Several weeks ago, there was a message at church called Greatness Redefined. The gist, to simplify it to the point that resonated with me, was that serving others is greater than being served. In God's eyes, you are "great" if you are a servant to those around you, not if you have certain status or image.

It took awhile for this to sink in for me. In a real way, at least.

It sounded pretty simple, because how I often do I tell people to serve me? I don't seek to be served. Well, maybe not literally, if you're picturing the whole feet-washing scenario or treating those around you like your personal waitstaff. But that kind of serving isn't really the point here. Taking it so literally was really a way of copping out.

When I started to think of it in terms of my spiritual life, things changed for me. How much of my spiritual life is made up of me serving, and how much of it is me being served? When I go to church, I'm served by the worship team, the pastor, the people who welcome me and the people who make and set up the coffee. I'm also served by those who maintain the building, the volunteers who run the sound and slides, and a lot more people who I don't even think of. I don't have to give anything back. I just go and get filled up.

When I go to lifegroup, I definitely spend time encouraging the people around me and building relationships, but for the most part I'm served by the leaders who prepare the discussion and the people who give up their home every week to host. I don't have to put much thought into it; I go, I get filled up.

If I'm really being honest with myself, this is how a lot of things all throughout my spiritual life have been. I'm very involved in church, but how much am I really serving versus how much I am being served?

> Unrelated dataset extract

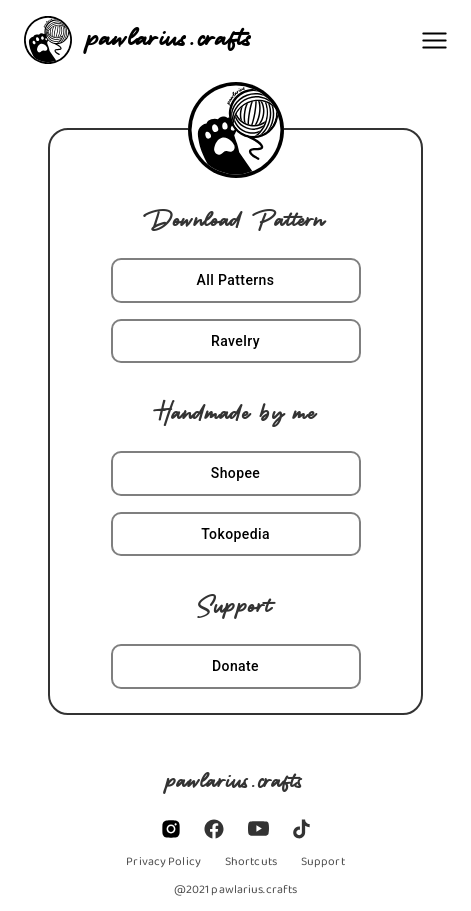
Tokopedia (236, 534)
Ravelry (236, 341)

I knew before we moved to Colorado that one of the first things I wanted to do at our new church was work with students. I've never done it on a really deep level before, and while I knew it would be a commitment and an investment, I didn't really know what to expect.

About a month ago, on a Wednesday when I had worked all day and wanted nothing more than to crash on the couch for the rest of the night, there was a student ministries event. It was only one week until my middle school girls lifegroup was starting up, so I wanted to go and start getting to know the girls. But boy, was I tired. I did not want to give of myself. I did not want to be drained for the sake of someone else.

It turned out that God gave me more renewed energy and excitement and strength through serving that night than I ever would have gotten from a few hours vegging on the couch. One girl who hadn't even heard of lifegroups at the beginning of the night left with information about my group and excited about getting involved. Serving was so much more rewarding than being served.

Since then, co-leading a lifegroup and getting to know these middle school girls is turning out to be one of my favorite things I've ever ventured to do. Besides the fact that I am forced to think about something more important than myself at least once a week, I am inspired by their faith and insights, humbled by the fact that I am an example to other girls who are in the same vulnerable place I was in ten years ago, and so excited each week at the potential for God to use me in big ways.

I don't think I can completely explain it, because I know that before I did this, the thought of "another thing to do" overwhelmed my ability to imagine the possibilities of serving. It's just a matter of stepping out and putting yourself in a situation where God can use your gifts to touch other people. Then watch what He will do!